捶门还在继续,一拳一拳特别用力。乔慕怒从心起,姬凤岐只要半夜一醒就睡不着了!乔慕一转短棍打开院门,一个正在全力捶门的矮墩子直直撞向他,乔慕侧身一闪伸手一拽矮墩子的领子一手把他提起来:“大晚上的干什么!”

没有月亮但乔慕武器辉光熠熠,一照矮墩子正脸把乔慕吓一跳,头是尖的,俩眼睛斜向上,眼珠子全向外瞥。乔慕不是没见过这种长相,大晚上的正面对正面,搞得他全身一紧。矮墩子好像不会说话,但胖得结实力气大,一脚踢到乔慕,乔慕甩手把他摔到门外。矮墩子嘶叫着爬起往家门里冲,乔慕又一脚把他蹬出去,彻底急眼:“别吵!你干什么的!”

“他是刘嫂子家的,来找我的。仅生,我起来了。”

矮墩子一看正在系衣带的姬凤岐,叫一声朝他扑去。乔慕忍无可忍把他扔门外:“滚外面等着!”矮墩子对着乔慕踢打,乔慕一转短棒,一棒点在矮墩子前额,没有表情地看他。矮墩子再蠢也知道生死危机,盯着乔慕深黑不见底的眼睛,吓得尿了裤子。

姬凤岐叹气:“仅生,带我去找你娘。”

乔慕背上药篓扶姬凤岐,姬凤岐打灯笼。仅生跑在前面,不停地返回催促,咿呀怪叫,看不见路摔倒就爬起,不知道疼。

乔慕皱眉:“这个……”

姬凤岐低声道:“天生痴愚。几岁上被父母扔了。刘嫂子捡到,就养着,取个名叫‘仅生’,仅仅生下来,仅仅生存着。”
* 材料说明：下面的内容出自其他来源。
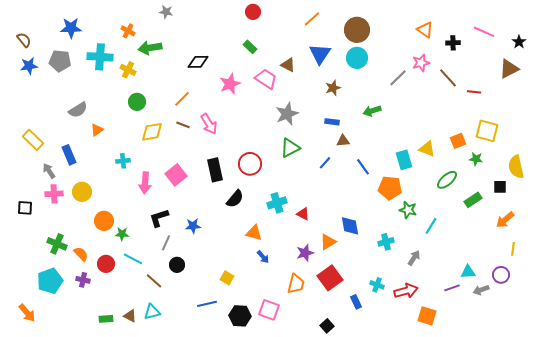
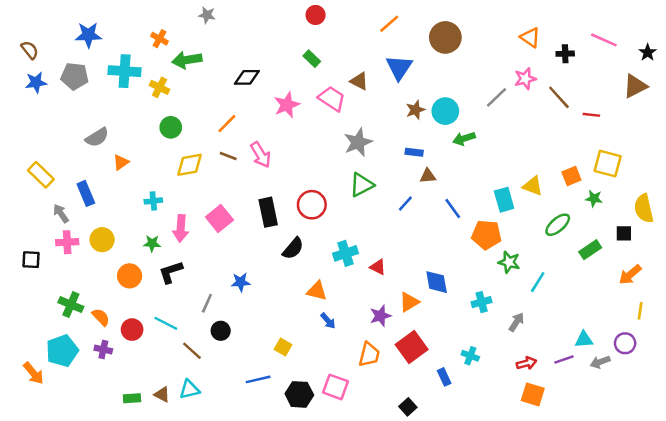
cyan circle: (357, 58) -> (445, 111), moved
black L-shape: (159, 218) -> (171, 272), moved
green star: (122, 234) -> (152, 243), moved
red arrow: (406, 291) -> (526, 363), moved, size x0.7
orange arrow: (27, 313) -> (33, 373), moved

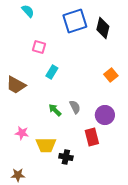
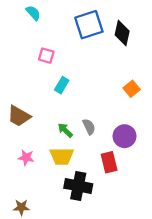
brown trapezoid: (16, 85) -> (19, 116), moved
yellow trapezoid: (46, 145) -> (62, 156), moved
black cross: (66, 157) -> (78, 186), size x1.6

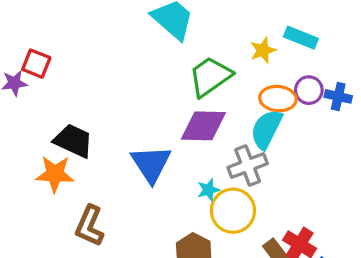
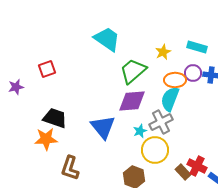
cyan rectangle: (301, 38) -> (197, 47), moved
red square: (36, 64) -> (47, 69), moved, turned -36
cyan star: (208, 190) -> (140, 131), moved

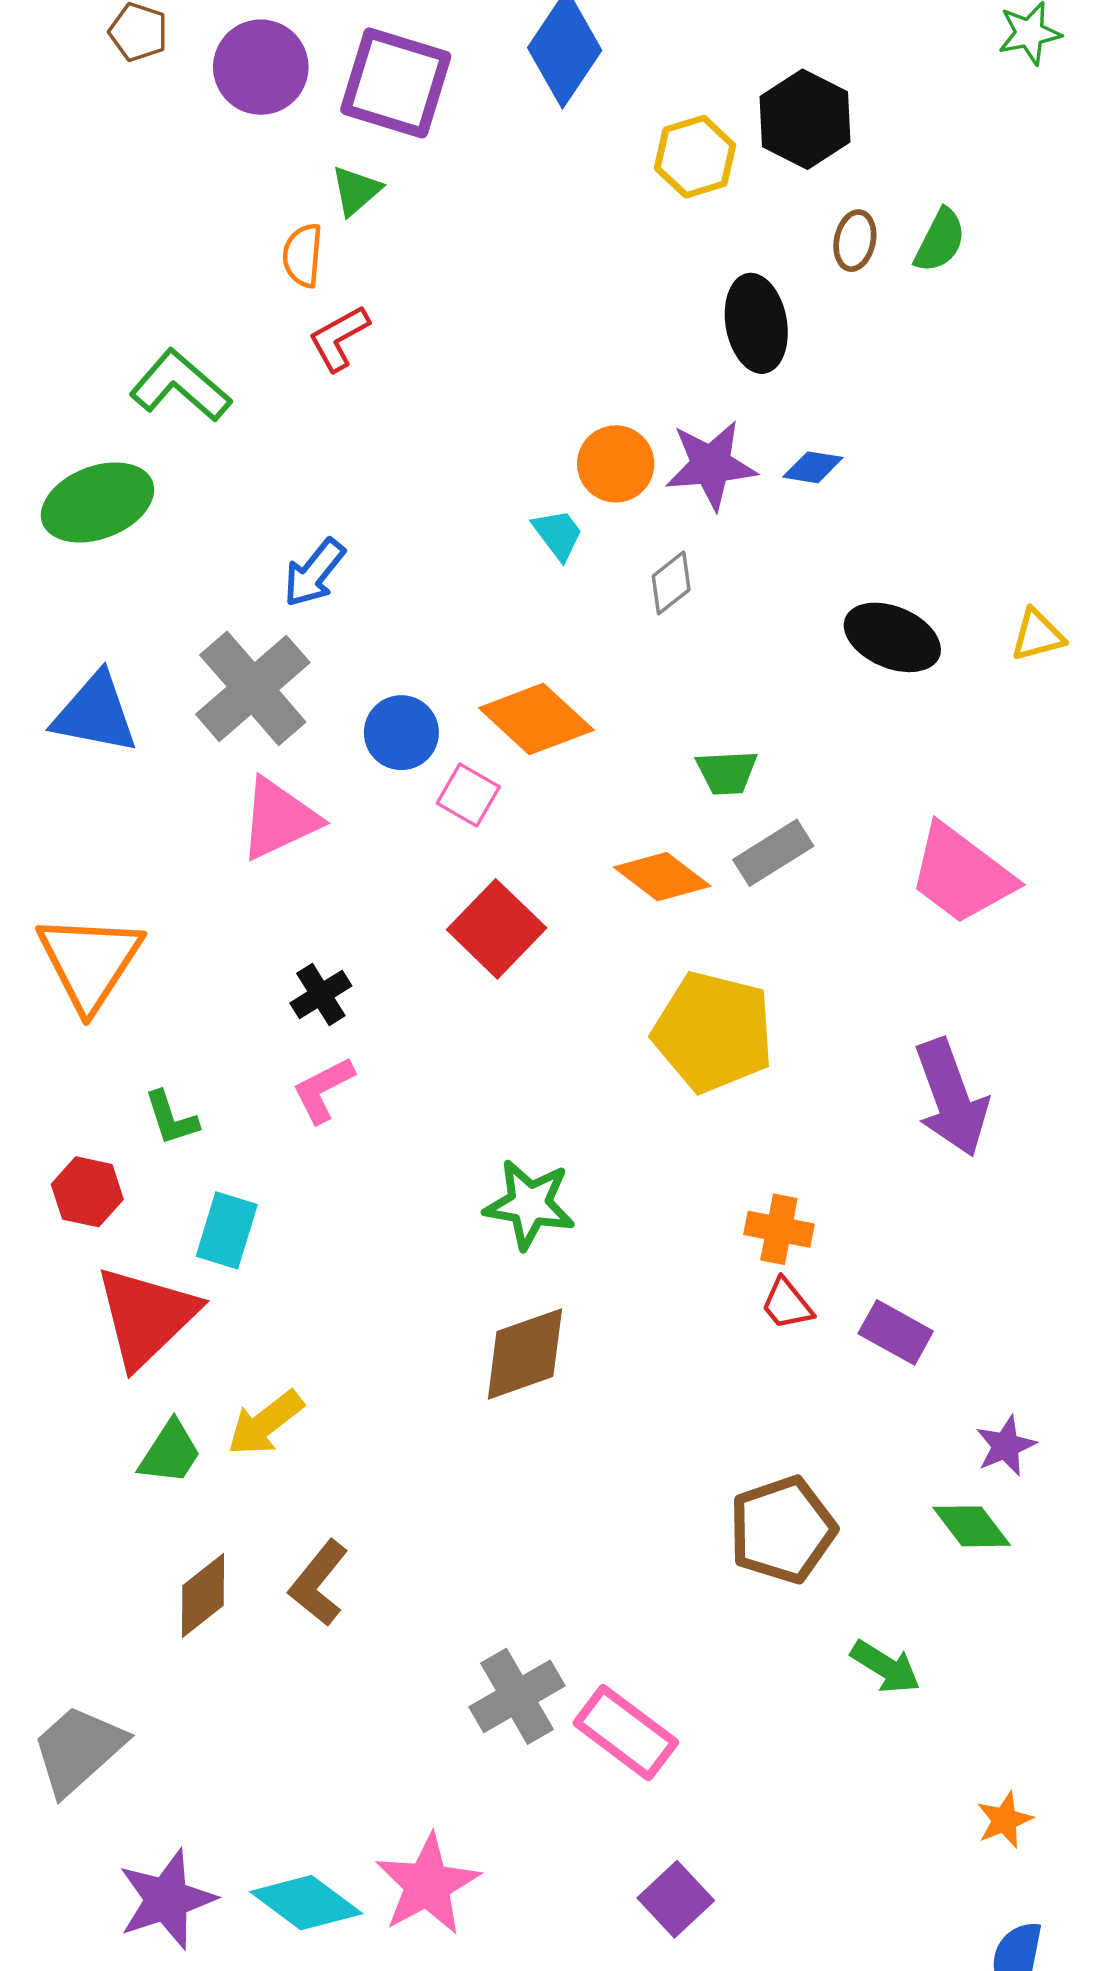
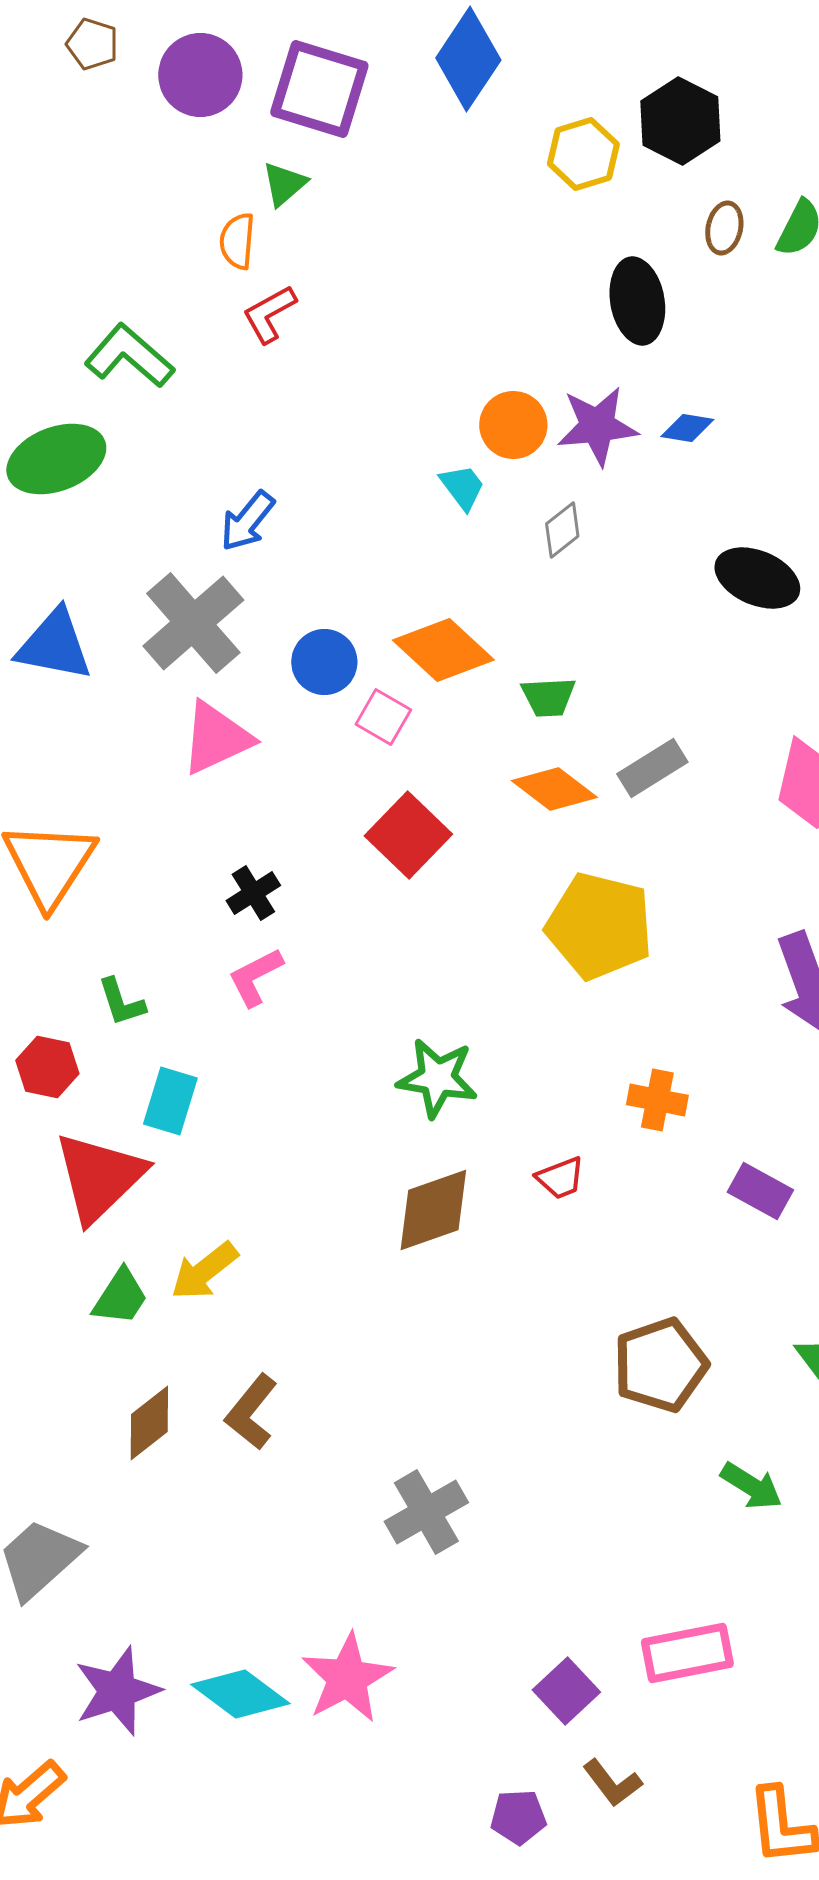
green trapezoid: (727, 772) -> (548, 697), moved
red trapezoid: (787, 1304) -> (560, 1178), moved, turned -72
pink rectangle: (626, 1733) -> (687, 1653), moved, turned -48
村中夜路实在不好走,姬凤岐拐了一下。乔慕干脆打横把他抱起,让他专打灯笼。乔慕步履稳健,姬凤岐靠着乔慕结实的胸膛,忽然笑了:“我被半夜砸起来这么多次,这是第一回有人陪着走夜路。”

乔慕也笑,抱着姬凤岐在崎岖的村中小道上健步如飞气息如常:“以后都有我了,你不用一个人走夜路。”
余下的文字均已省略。